DESCRIPTION OF THE TASK:
The result should be every line in the material below containing the string "plus".

THE DATA:
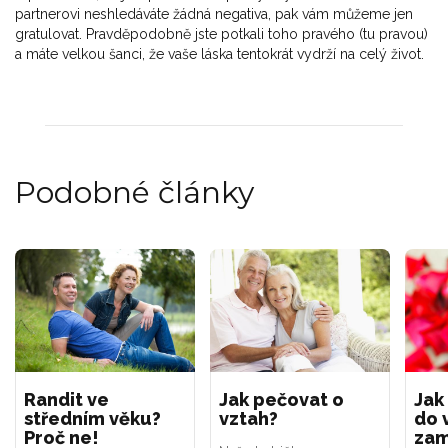
partnerovi neshledáváte žádná negativa, pak vám můžeme jen
gratulovat. Pravděpodobně jste potkali toho pravého (tu pravou)
a máte velkou šanci, že vaše láska tentokrát vydrží na celý život.
Podobné články
Randit ve
Jak pečovat o
Jak
středním věku?
vztah?
do 
Proč ne!
zam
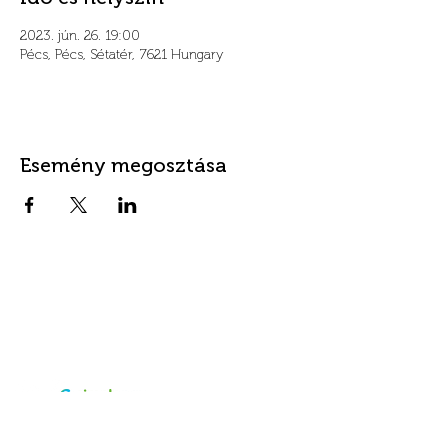
2023. jún. 26. 19:00
Pécs, Pécs, Sétatér, 7621 Hungary
Esemény megosztása
Kapcsolat
Cím
info@fordanhotel.hu
7622 Pécs, Bajcsy-Zs.
Tel:
+36 30 206 10 28
Endre utca 14-16.
Elfogadott
fizetőeszközök
Visa és Master Card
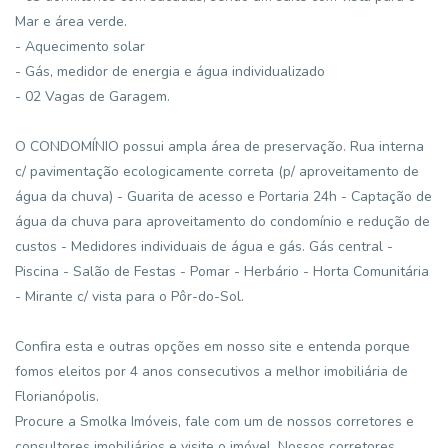
Mar e área verde.
- Aquecimento solar
- Gás, medidor de energia e água individualizado
- 02 Vagas de Garagem.
O CONDOMÍNIO possui ampla área de preservação. Rua interna
c/ pavimentação ecologicamente correta (p/ aproveitamento de
água da chuva) - Guarita de acesso e Portaria 24h - Captação de
água da chuva para aproveitamento do condomínio e redução de
custos - Medidores individuais de água e gás. Gás central -
Piscina - Salão de Festas - Pomar - Herbário - Horta Comunitária
- Mirante c/ vista para o Pôr-do-Sol.
Confira esta e outras opções em nosso site e entenda porque
fomos eleitos por 4 anos consecutivos a melhor imobiliária de
Florianópolis.
Procure a Smolka Imóveis, fale com um de nossos corretores e
consultores imobiliários e visite o imóvel. Nossos corretores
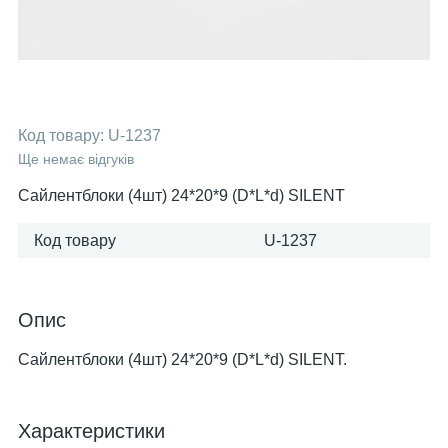
Код товару:
U-1237
Ще немає відгуків
Сайлентблоки (4шт) 24*20*9 (D*L*d) SILENT
Код товару
U-1237
Опис
Сайлентблоки (4шт) 24*20*9 (D*L*d) SILENT.
Характеристики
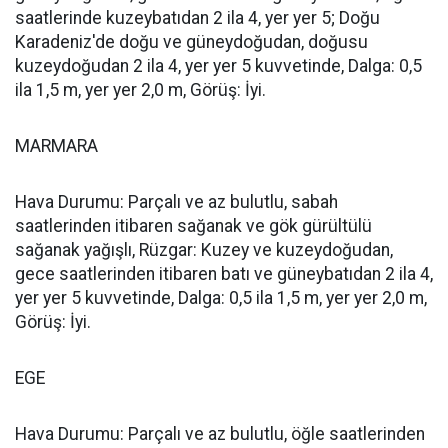
saatlerinde kuzeybatıdan 2 ila 4, yer yer 5; Doğu
Karadeniz'de doğu ve güneydoğudan, doğusu
kuzeydoğudan 2 ila 4, yer yer 5 kuvvetinde, Dalga: 0,5
ila 1,5 m, yer yer 2,0 m, Görüş: İyi.
MARMARA
Hava Durumu: Parçalı ve az bulutlu, sabah
saatlerinden itibaren sağanak ve gök gürültülü
sağanak yağışlı, Rüzgar: Kuzey ve kuzeydoğudan,
gece saatlerinden itibaren batı ve güneybatıdan 2 ila 4,
yer yer 5 kuvvetinde, Dalga: 0,5 ila 1,5 m, yer yer 2,0 m,
Görüş: İyi.
EGE
Hava Durumu: Parçalı ve az bulutlu, öğle saatlerinden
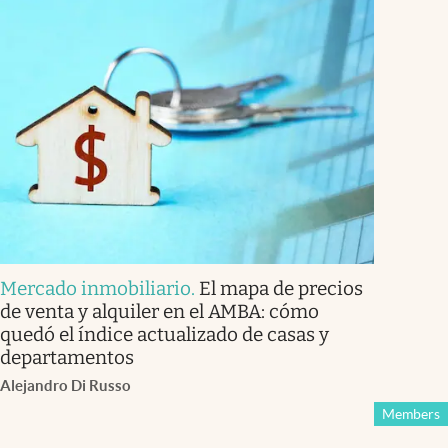
Mercado inmobiliario
.
El mapa de precios
de venta y alquiler en el AMBA: cómo
quedó el índice actualizado de casas y
departamentos
Alejandro Di Russo
Members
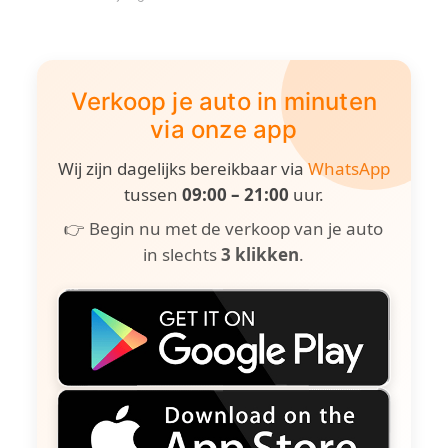
Verkoop je auto in minuten
via onze app
Wij zijn dagelijks bereikbaar via
WhatsApp
tussen
09:00 – 21:00
uur.
👉 Begin nu met de verkoop van je auto
in slechts
3 klikken
.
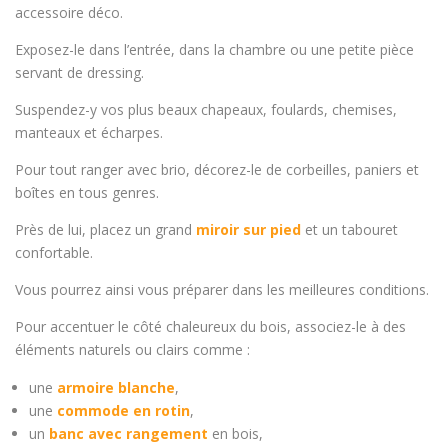
accessoire déco.
Exposez-le dans l’entrée, dans la chambre ou une petite pièce
servant de dressing.
Suspendez-y vos plus beaux chapeaux, foulards, chemises,
manteaux et écharpes.
Pour tout ranger avec brio, décorez-le de corbeilles, paniers et
boîtes en tous genres.
Près de lui, placez un grand
miroir sur pied
et un tabouret
confortable.
Vous pourrez ainsi vous préparer dans les meilleures conditions.
Pour accentuer le côté chaleureux du bois, associez-le à des
éléments naturels ou clairs comme :
une
armoire blanche
,
une
commode en rotin
,
un
banc avec rangement
en bois,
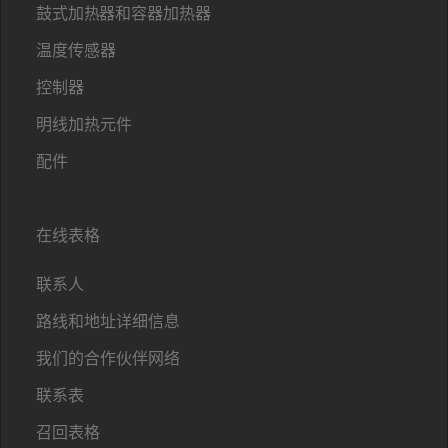
鼓式加热器和容器加热器
温度传感器
控制器
明线加热元件
配件
在线表格
联系人
路线和地址详细信息
我们的合作伙伴网络
联系表
召回表格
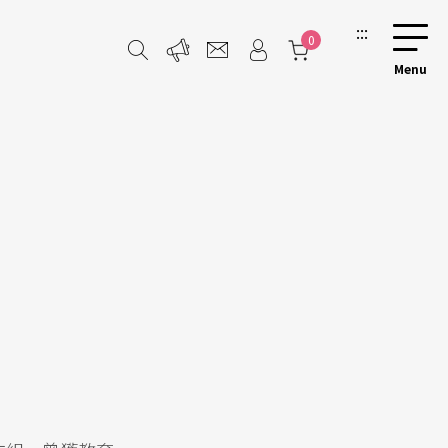
:::
0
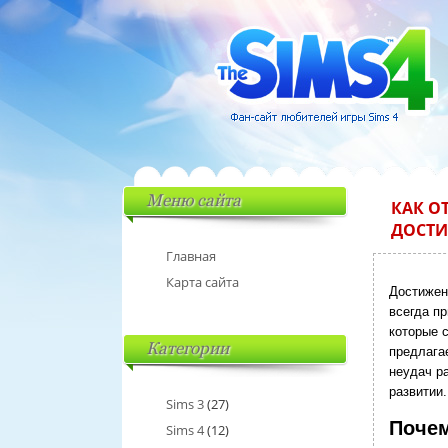
Меню сайта
КАК О
ДОСТИ
Главная
Карта сайта
Достижен
всегда пр
которые 
Категории
предлага
неудач р
развитии.
Sims 3
(27)
Почем
Sims 4
(12)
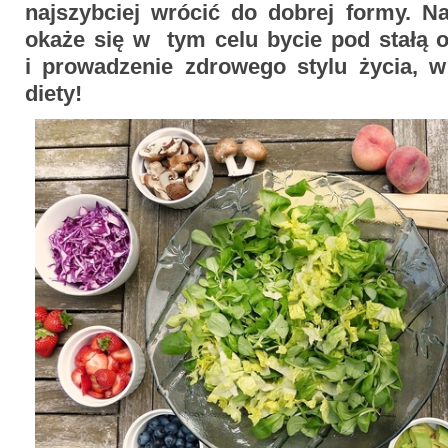
najszybciej wrócić do dobrej formy. 
okaże się w tym celu bycie pod stałą o
i prowadzenie zdrowego stylu życia, 
diety!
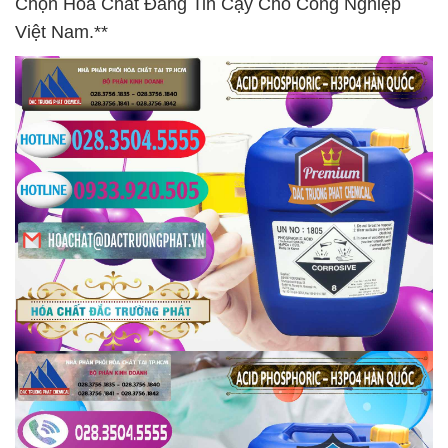
Chọn Hóa Chất Đáng Tin Cậy Cho Công Nghiệp
Việt Nam.**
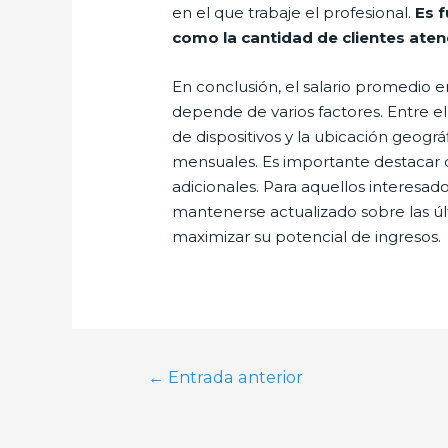
en el que trabaje el profesional.
Es 
como la cantidad de clientes atendi
En conclusión, el salario promedio e
depende de varios factores. Entre ello
de dispositivos y la ubicación geogr
mensuales. Es importante destacar q
adicionales. Para aquellos interesad
mantenerse actualizado sobre las úl
maximizar su potencial de ingresos.
Navegación
←
Entrada anterior
de
entradas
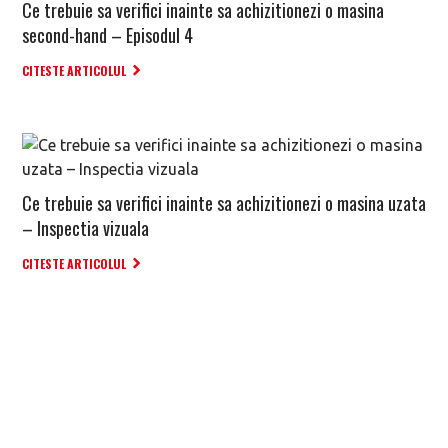
Ce trebuie sa verifici inainte sa achizitionezi o masina
second-hand – Episodul 4
CITESTE ARTICOLUL
Ce trebuie sa verifici inainte sa achizitionezi o masina uzata
– Inspectia vizuala
CITESTE ARTICOLUL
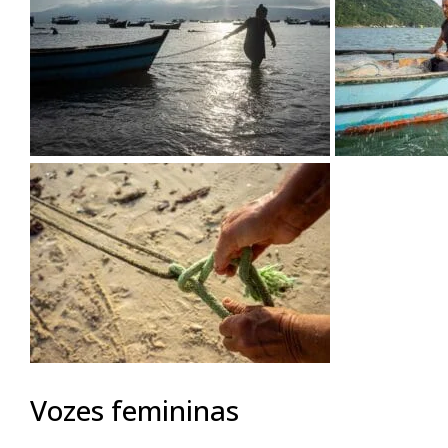
Vozes femininas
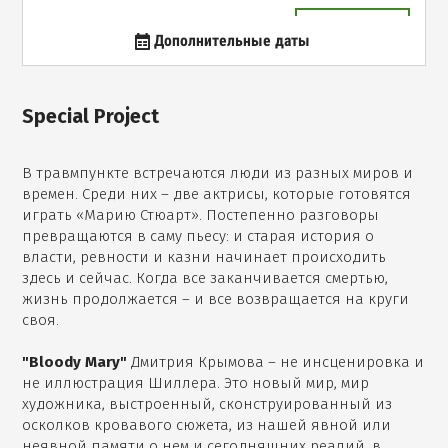
Пятница
|
18/09/2026
|
20:00
Купить билеты
Субтитры: Иврит
Дополнительные даты
Суббота
|
19/09/2026
|
18:00
Купить билеты
Субтитры: Иврит
Special Project
В травмпункте встречаются люди из разных миров и
времен. Среди них – две актрисы, которые готовятся
играть «Марию Стюарт». Постепенно разговоры
превращаются в саму пьесу: и старая история о
власти, ревности и казни начинает происходить
здесь и сейчас. Когда все заканчивается смертью,
жизнь продолжается – и все возвращается на круги
своя.
"Bloody Mary"
Дмитрия Крымова – не инсценировка и
не иллюстрация Шиллера. Это новый мир, мир
художника, выстроенный, сконструированный из
осколков кровавого сюжета, из нашей явной или
неявной памяти о нем и сегодняшних реалий, в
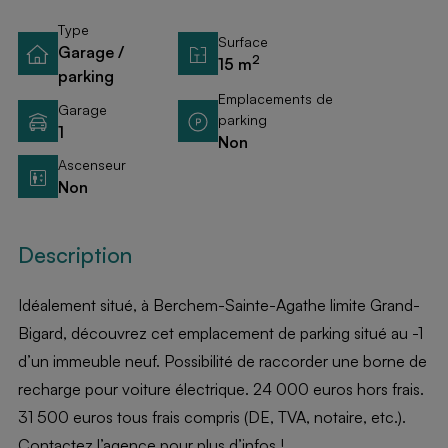
Type
Surface
Garage /
2
15 m
parking
Emplacements de
Garage
parking
1
Non
Ascenseur
Non
Description
Idéalement situé, à Berchem-Sainte-Agathe limite Grand-
Bigard, découvrez cet emplacement de parking situé au -1
d’un immeuble neuf. Possibilité de raccorder une borne de
recharge pour voiture électrique. 24 000 euros hors frais.
31 500 euros tous frais compris (DE, TVA, notaire, etc.).
Contactez l’agence pour plus d’infos !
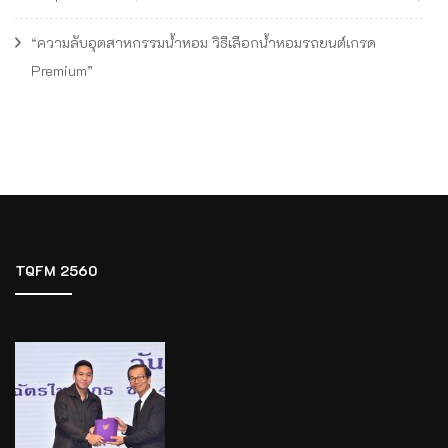
“ความลับอุตสาหกรรมน้ำหอม วิธีเลือกน้ำหอมรถยนต์เกรด
Premium”
TQFM 2560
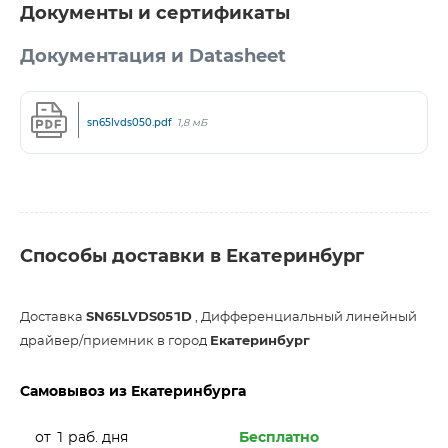
Документы и сертификаты
Документация и Datasheet
sn65lvds050.pdf
1,8 мБ
Способы доставки в Екатеринбург
Доставка
SN65LVDS051D
, Дифференциальный линейный
драйвер/приемник в город
Екатеринбург
Самовывоз из Екатеринбурга
от 1 раб. дня
Бесплатно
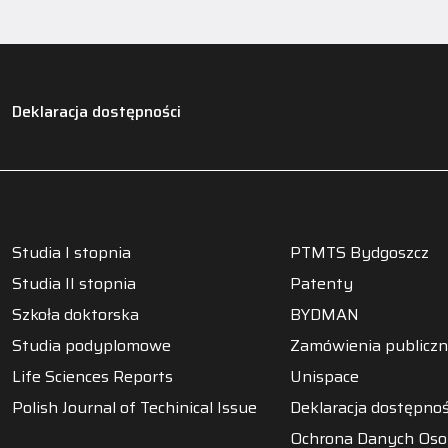
Deklaracja dostępności
Studia I stopnia
PTMTS Bydgoszcz
Studia II stopnia
Patenty
Szkoła doktorska
BYDMAN
Studia podyplomowe
Zamówienia publicz
Life Sciences Reports
Unispace
Polish Journal of Techinical Issue
Deklaracja dostępnoś
Ochrona Danych Os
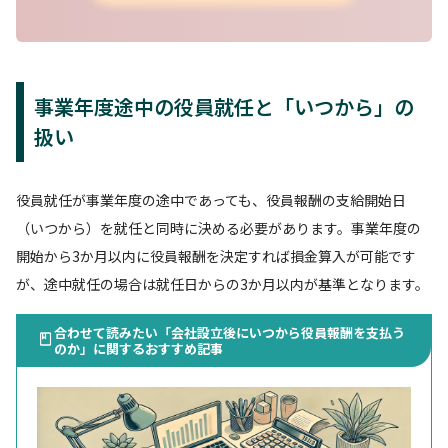
事業年度途中の役員就任と「いつから」の
扱い
役員就任が事業年度の途中であっても、役員報酬の支給開始日
（いつから）を就任と同時に決める必要があります。事業年度の
開始から3か月以内に役員報酬を決定すれば損金算入が可能です
が、途中就任の場合は就任日からの3か月以内が基準となります。
合わせて読みたい「会社設立後にいつから役員報酬を支払う
のか」に関するおすすめ記事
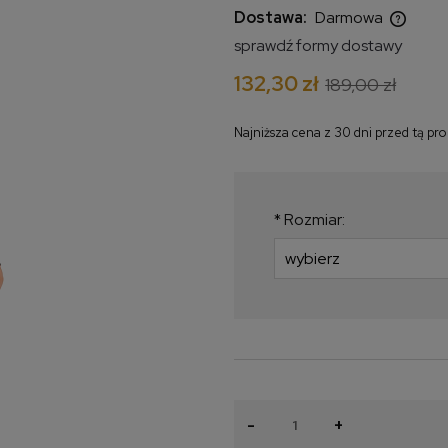
Dostawa:
Darmowa
sprawdź formy dostawy
Cena nie zawiera ewentualnych
132,30 zł
189,00 zł
kosztów płatności
Najniższa cena z 30 dni przed tą pr
Jeżeli produkt jest
krócej niż 30 dni, w
najniższa cena od 
*
Rozmiar:
produkt pojawił się 
-
+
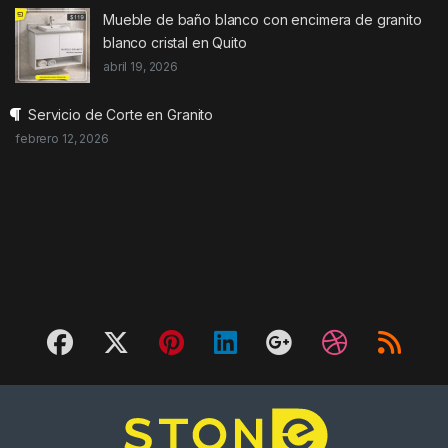
Mueble de baño blanco con encimera de granito
blanco cristal en Quito
abril 19, 2026
Servicio de Corte en Granito
febrero 12, 2026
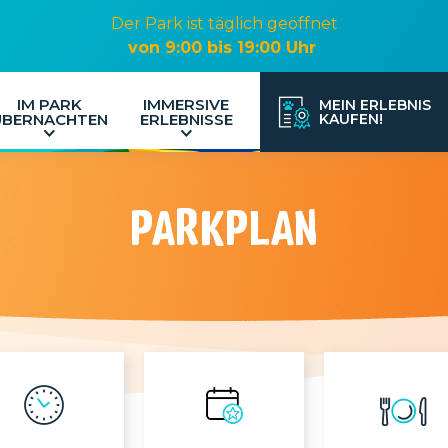
Der Park ist täglich geöffnet
von 9:00 bis 19:00 Uhr
IM PARK
IMMERSIVE
MEIN ERLEBNIS
ÜBERNACHTEN
ERLEBNISSE
KAUFEN!
PARKPLAN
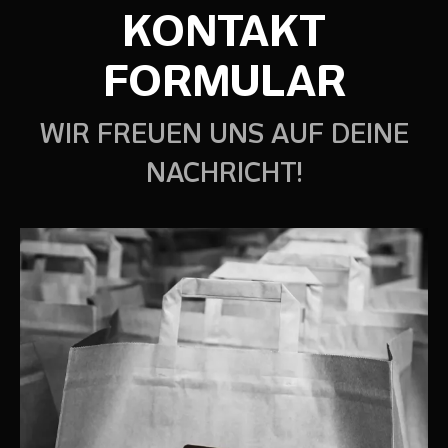
KONTAKT
FORMULAR
WIR FREUEN UNS AUF DEINE
NACHRICHT!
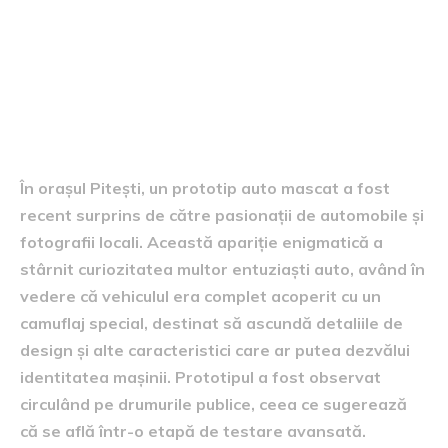
prototipul mascat la Pitești
În orașul Pitești, un prototip auto mascat a fost
recent surprins de către pasionații de automobile și
fotografii locali. Această apariție enigmatică a
stârnit curiozitatea multor entuziaști auto, având în
vedere că vehiculul era complet acoperit cu un
camuflaj special, destinat să ascundă detaliile de
design și alte caracteristici care ar putea dezvălui
identitatea mașinii. Prototipul a fost observat
circulând pe drumurile publice, ceea ce sugerează
că se află într-o etapă de testare avansată.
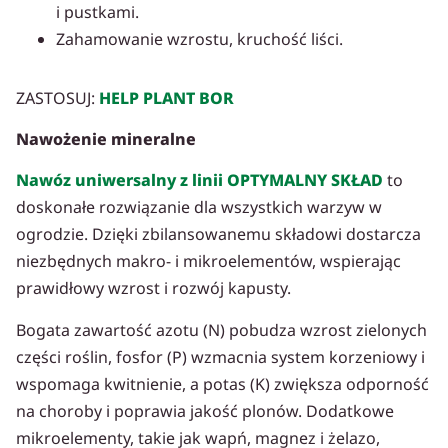
i pustkami.
Zahamowanie wzrostu, kruchość liści.
ZASTOSUJ:
HELP PLANT BOR
Nawożenie mineralne
Nawóz uniwersalny z linii OPTYMALNY SKŁAD
to
doskonałe rozwiązanie dla wszystkich warzyw w
ogrodzie. Dzięki zbilansowanemu składowi dostarcza
niezbędnych makro- i mikroelementów, wspierając
prawidłowy wzrost i rozwój kapusty.
Bogata zawartość azotu (N) pobudza wzrost zielonych
części roślin, fosfor (P) wzmacnia system korzeniowy i
wspomaga kwitnienie, a potas (K) zwiększa odporność
na choroby i poprawia jakość plonów. Dodatkowe
mikroelementy, takie jak wapń, magnez i żelazo,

REPLY TO THE TASK:
Suspendez-y vos plus beaux chapeaux, foulards, chemises,
Contactez l’agence pour plus d’infos !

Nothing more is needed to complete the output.